-- Task input follows --
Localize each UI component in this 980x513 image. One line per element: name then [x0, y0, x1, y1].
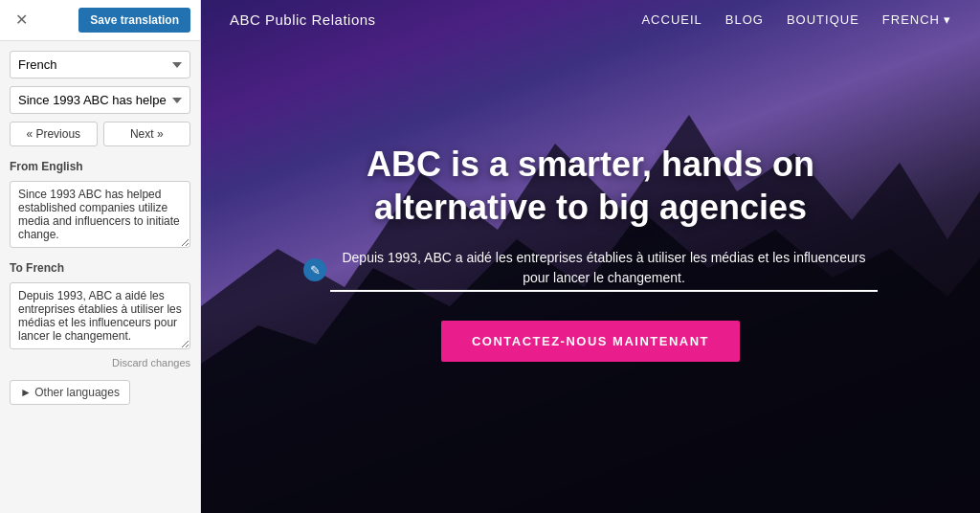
nav-french[interactable]: FRENCH ▾ — [882, 12, 951, 27]
hero-subtitle-wrapper: ✎ Depuis 1993, ABC a aidé les entreprise… — [303, 248, 878, 292]
edit-icon-circle: ✎ — [303, 258, 326, 281]
other-languages-button[interactable]: ► Other languages — [10, 380, 130, 405]
hero-section: ABC is a smarter, hands on alternative t… — [303, 143, 878, 362]
navigation-buttons: « Previous Next » — [10, 122, 190, 146]
nav-links: ACCUEIL BLOG BOUTIQUE FRENCH ▾ — [641, 12, 951, 27]
nav-boutique[interactable]: BOUTIQUE — [787, 12, 859, 27]
hero-subtitle: Depuis 1993, ABC a aidé les entreprises … — [330, 248, 878, 292]
nav-accueil[interactable]: ACCUEIL — [641, 12, 702, 27]
website-preview: ABC Public Relations ACCUEIL BLOG BOUTIQ… — [201, 0, 980, 513]
to-french-textarea[interactable]: Depuis 1993, ABC a aidé les entreprises … — [10, 282, 190, 349]
save-translation-button[interactable]: Save translation — [78, 8, 190, 33]
site-logo: ABC Public Relations — [230, 11, 376, 28]
to-french-label: To French — [10, 261, 190, 275]
cta-button[interactable]: CONTACTEZ-NOUS MAINTENANT — [441, 321, 740, 362]
panel-header: ✕ Save translation — [0, 0, 200, 41]
snippet-select[interactable]: Since 1993 ABC has helped esta... — [10, 86, 190, 114]
panel-body: French Spanish German Italian Since 1993… — [0, 41, 200, 414]
nav-blog[interactable]: BLOG — [725, 12, 764, 27]
from-english-label: From English — [10, 160, 190, 173]
site-navigation: ABC Public Relations ACCUEIL BLOG BOUTIQ… — [201, 0, 980, 39]
discard-changes-link[interactable]: Discard changes — [10, 357, 190, 368]
close-button[interactable]: ✕ — [10, 11, 33, 30]
chevron-down-icon: ▾ — [944, 12, 951, 27]
next-button[interactable]: Next » — [103, 122, 191, 146]
language-select[interactable]: French Spanish German Italian — [10, 51, 190, 78]
translation-panel: ✕ Save translation French Spanish German… — [0, 0, 201, 513]
from-english-textarea[interactable]: Since 1993 ABC has helped established co… — [10, 181, 190, 248]
previous-button[interactable]: « Previous — [10, 122, 98, 146]
hero-title: ABC is a smarter, hands on alternative t… — [303, 143, 878, 229]
edit-icon: ✎ — [310, 262, 321, 277]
-- Task input concluded --
= Exercise details =
Leave the images out and give the rest of the data again exactly.

= Answer box =
Localize each UI component in this 980x513 image. One line per element: name then [x0, y0, x1, y1].
nav-french[interactable]: FRENCH ▾ — [882, 12, 951, 27]
hero-subtitle-wrapper: ✎ Depuis 1993, ABC a aidé les entreprise… — [303, 248, 878, 292]
edit-icon-circle: ✎ — [303, 258, 326, 281]
other-languages-button[interactable]: ► Other languages — [10, 380, 130, 405]
hero-section: ABC is a smarter, hands on alternative t… — [303, 143, 878, 362]
navigation-buttons: « Previous Next » — [10, 122, 190, 146]
nav-links: ACCUEIL BLOG BOUTIQUE FRENCH ▾ — [641, 12, 951, 27]
nav-boutique[interactable]: BOUTIQUE — [787, 12, 859, 27]
hero-subtitle: Depuis 1993, ABC a aidé les entreprises … — [330, 248, 878, 292]
nav-accueil[interactable]: ACCUEIL — [641, 12, 702, 27]
website-preview: ABC Public Relations ACCUEIL BLOG BOUTIQ… — [201, 0, 980, 513]
to-french-textarea[interactable]: Depuis 1993, ABC a aidé les entreprises … — [10, 282, 190, 349]
save-translation-button[interactable]: Save translation — [78, 8, 190, 33]
site-logo: ABC Public Relations — [230, 11, 376, 28]
to-french-label: To French — [10, 261, 190, 275]
cta-button[interactable]: CONTACTEZ-NOUS MAINTENANT — [441, 321, 740, 362]
panel-header: ✕ Save translation — [0, 0, 200, 41]
snippet-select[interactable]: Since 1993 ABC has helped esta... — [10, 86, 190, 114]
panel-body: French Spanish German Italian Since 1993… — [0, 41, 200, 414]
nav-blog[interactable]: BLOG — [725, 12, 764, 27]
from-english-label: From English — [10, 160, 190, 173]
site-navigation: ABC Public Relations ACCUEIL BLOG BOUTIQ… — [201, 0, 980, 39]
discard-changes-link[interactable]: Discard changes — [10, 357, 190, 368]
close-button[interactable]: ✕ — [10, 11, 33, 30]
chevron-down-icon: ▾ — [944, 12, 951, 27]
next-button[interactable]: Next » — [103, 122, 191, 146]
language-select[interactable]: French Spanish German Italian — [10, 51, 190, 78]
translation-panel: ✕ Save translation French Spanish German… — [0, 0, 201, 513]
from-english-textarea[interactable]: Since 1993 ABC has helped established co… — [10, 181, 190, 248]
previous-button[interactable]: « Previous — [10, 122, 98, 146]
hero-title: ABC is a smarter, hands on alternative t… — [303, 143, 878, 229]
edit-icon: ✎ — [310, 262, 321, 277]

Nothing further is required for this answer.